# Supplied material
Segment Open
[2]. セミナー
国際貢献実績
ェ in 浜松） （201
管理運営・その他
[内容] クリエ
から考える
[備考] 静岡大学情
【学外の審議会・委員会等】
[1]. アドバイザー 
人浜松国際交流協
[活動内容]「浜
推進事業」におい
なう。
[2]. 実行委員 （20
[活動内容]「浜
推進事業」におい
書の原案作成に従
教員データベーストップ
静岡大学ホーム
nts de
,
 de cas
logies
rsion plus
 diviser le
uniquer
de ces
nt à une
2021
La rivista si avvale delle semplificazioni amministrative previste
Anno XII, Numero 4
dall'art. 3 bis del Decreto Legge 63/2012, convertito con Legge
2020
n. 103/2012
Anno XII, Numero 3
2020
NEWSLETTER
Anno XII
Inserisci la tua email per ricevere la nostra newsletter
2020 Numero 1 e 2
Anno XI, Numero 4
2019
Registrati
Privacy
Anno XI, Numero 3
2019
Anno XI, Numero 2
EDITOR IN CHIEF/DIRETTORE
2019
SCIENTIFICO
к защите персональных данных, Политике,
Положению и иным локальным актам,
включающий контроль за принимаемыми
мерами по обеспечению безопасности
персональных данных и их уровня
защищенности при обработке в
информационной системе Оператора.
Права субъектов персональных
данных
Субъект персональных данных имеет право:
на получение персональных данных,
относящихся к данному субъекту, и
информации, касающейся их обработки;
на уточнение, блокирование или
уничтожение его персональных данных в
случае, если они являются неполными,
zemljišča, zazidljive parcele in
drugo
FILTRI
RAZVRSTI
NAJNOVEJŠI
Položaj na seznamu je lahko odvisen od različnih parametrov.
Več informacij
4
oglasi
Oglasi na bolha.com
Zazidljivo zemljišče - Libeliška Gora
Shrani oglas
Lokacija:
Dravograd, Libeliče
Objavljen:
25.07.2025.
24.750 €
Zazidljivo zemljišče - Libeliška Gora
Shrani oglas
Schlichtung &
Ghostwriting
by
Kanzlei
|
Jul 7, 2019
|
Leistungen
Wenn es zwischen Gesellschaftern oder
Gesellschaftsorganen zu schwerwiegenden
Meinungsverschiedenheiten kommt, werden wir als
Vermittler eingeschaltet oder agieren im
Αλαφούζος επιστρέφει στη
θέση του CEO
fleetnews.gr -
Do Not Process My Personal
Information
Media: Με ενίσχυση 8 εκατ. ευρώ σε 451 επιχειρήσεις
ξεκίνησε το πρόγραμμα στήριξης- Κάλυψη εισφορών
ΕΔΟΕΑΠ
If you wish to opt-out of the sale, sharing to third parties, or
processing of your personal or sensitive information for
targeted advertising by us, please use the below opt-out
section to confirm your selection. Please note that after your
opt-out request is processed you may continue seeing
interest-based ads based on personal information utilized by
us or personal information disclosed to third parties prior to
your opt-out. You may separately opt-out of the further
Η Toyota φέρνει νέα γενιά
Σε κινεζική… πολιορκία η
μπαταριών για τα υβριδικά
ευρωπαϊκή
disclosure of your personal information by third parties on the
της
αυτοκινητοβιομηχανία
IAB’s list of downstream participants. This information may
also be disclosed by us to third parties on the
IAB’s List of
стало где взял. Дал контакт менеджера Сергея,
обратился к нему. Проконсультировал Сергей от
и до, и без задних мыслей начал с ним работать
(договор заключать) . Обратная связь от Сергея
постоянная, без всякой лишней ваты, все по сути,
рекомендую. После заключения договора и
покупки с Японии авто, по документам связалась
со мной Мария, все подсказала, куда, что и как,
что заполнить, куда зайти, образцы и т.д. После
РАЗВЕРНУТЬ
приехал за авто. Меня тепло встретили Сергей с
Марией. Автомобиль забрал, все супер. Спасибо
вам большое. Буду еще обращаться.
Segment Closed
Segment Open
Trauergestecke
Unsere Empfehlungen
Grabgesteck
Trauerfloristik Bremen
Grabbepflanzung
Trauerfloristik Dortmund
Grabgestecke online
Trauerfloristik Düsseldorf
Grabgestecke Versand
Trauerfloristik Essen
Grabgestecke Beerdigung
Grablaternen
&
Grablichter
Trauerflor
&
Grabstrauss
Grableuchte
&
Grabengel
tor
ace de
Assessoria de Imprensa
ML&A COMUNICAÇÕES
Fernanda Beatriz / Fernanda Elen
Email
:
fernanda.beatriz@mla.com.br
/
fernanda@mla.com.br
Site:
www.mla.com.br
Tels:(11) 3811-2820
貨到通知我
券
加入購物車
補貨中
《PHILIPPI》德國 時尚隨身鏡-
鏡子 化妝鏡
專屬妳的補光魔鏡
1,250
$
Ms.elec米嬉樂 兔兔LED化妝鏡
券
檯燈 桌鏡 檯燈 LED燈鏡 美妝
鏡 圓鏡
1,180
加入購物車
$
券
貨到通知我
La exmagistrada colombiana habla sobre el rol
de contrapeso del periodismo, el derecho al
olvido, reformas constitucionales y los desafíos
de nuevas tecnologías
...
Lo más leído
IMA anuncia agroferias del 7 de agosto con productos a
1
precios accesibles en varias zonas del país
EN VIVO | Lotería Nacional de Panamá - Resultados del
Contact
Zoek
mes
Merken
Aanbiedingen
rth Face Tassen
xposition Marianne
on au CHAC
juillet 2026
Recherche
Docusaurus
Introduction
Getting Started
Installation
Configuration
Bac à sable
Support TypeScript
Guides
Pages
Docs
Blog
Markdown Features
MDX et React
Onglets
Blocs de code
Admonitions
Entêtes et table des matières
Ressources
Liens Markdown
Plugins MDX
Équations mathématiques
Segment Closed
Segment Open
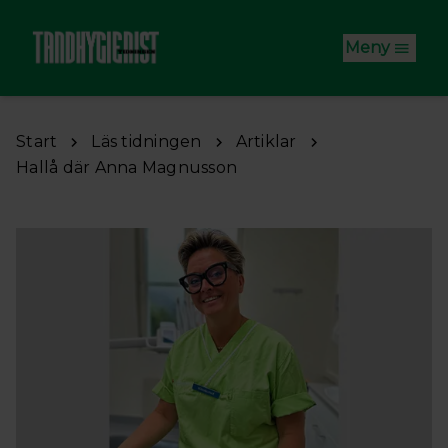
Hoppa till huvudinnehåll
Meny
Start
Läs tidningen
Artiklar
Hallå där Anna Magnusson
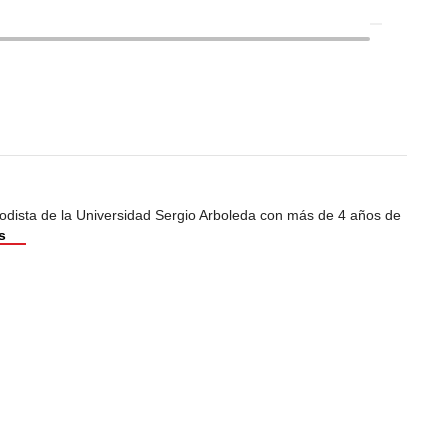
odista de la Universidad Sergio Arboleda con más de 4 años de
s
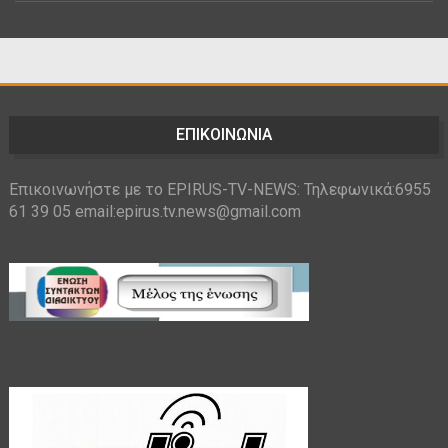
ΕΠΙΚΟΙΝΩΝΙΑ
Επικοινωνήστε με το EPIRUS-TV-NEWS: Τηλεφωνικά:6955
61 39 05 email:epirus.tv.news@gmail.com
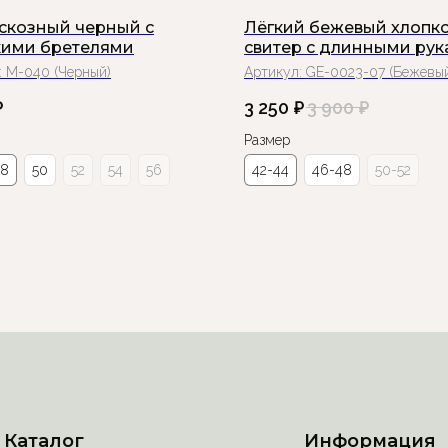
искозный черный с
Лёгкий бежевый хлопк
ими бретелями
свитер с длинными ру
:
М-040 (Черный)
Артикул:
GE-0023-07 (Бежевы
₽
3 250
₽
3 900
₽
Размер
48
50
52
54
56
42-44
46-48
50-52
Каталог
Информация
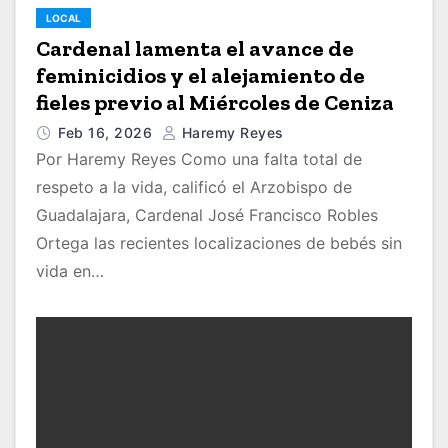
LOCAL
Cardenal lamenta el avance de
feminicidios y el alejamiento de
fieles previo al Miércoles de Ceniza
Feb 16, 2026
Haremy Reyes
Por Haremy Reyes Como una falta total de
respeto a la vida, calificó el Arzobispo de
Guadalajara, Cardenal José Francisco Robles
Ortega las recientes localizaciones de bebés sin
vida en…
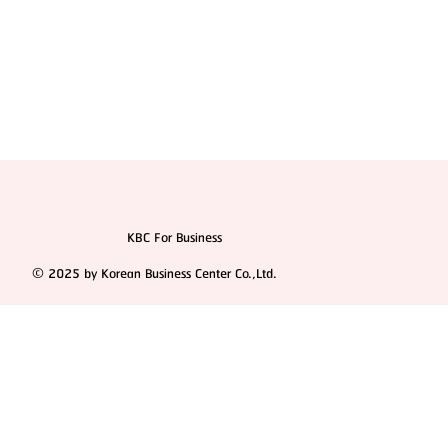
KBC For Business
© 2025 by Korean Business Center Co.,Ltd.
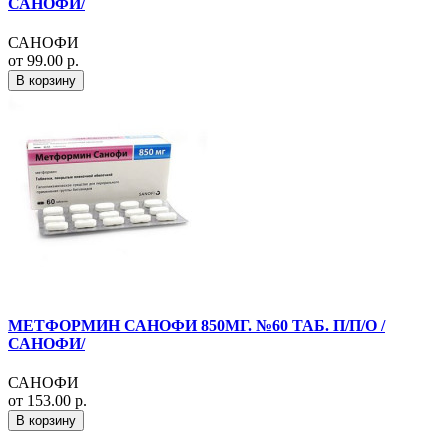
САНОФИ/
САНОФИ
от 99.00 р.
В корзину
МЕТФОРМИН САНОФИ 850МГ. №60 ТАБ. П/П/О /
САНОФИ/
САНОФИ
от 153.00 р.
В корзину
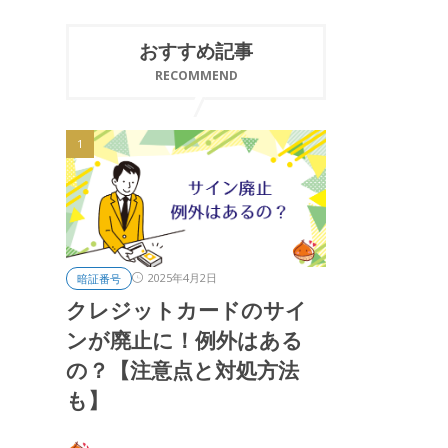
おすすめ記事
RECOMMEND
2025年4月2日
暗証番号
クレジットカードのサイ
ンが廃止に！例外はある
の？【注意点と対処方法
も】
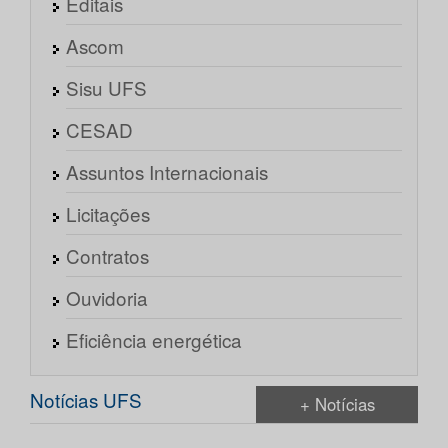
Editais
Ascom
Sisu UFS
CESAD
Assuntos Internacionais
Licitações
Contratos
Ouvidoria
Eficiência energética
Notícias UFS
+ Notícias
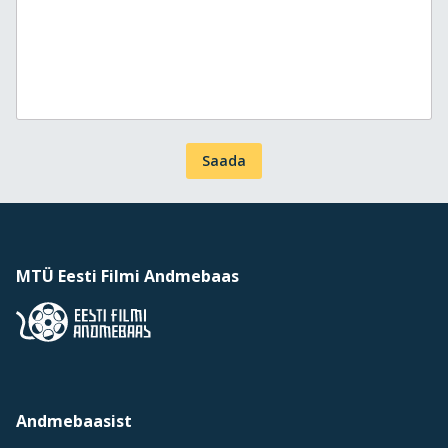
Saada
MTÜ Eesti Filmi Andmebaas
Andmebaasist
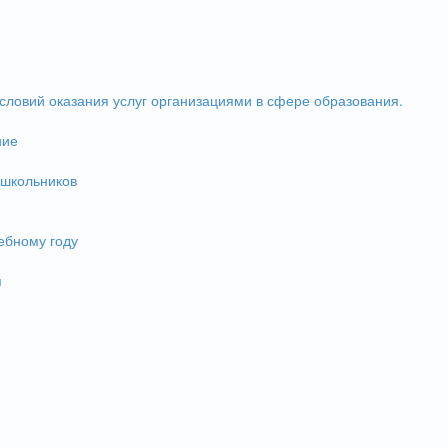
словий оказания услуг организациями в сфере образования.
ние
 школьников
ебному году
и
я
Segment Closed
# Exercise description
From the records above, repeat exactly the lines from the one with "что заполнить, куда" through the one with "вам большое. Буду еще обращаться.", both included.

# Answer
что заполнить, куда зайти, образцы и т.д. После
РАЗВЕРНУТЬ
приехал за авто. Меня тепло встретили Сергей с
Марией. Автомобиль забрал, все супер. Спасибо
вам большое. Буду еще обращаться.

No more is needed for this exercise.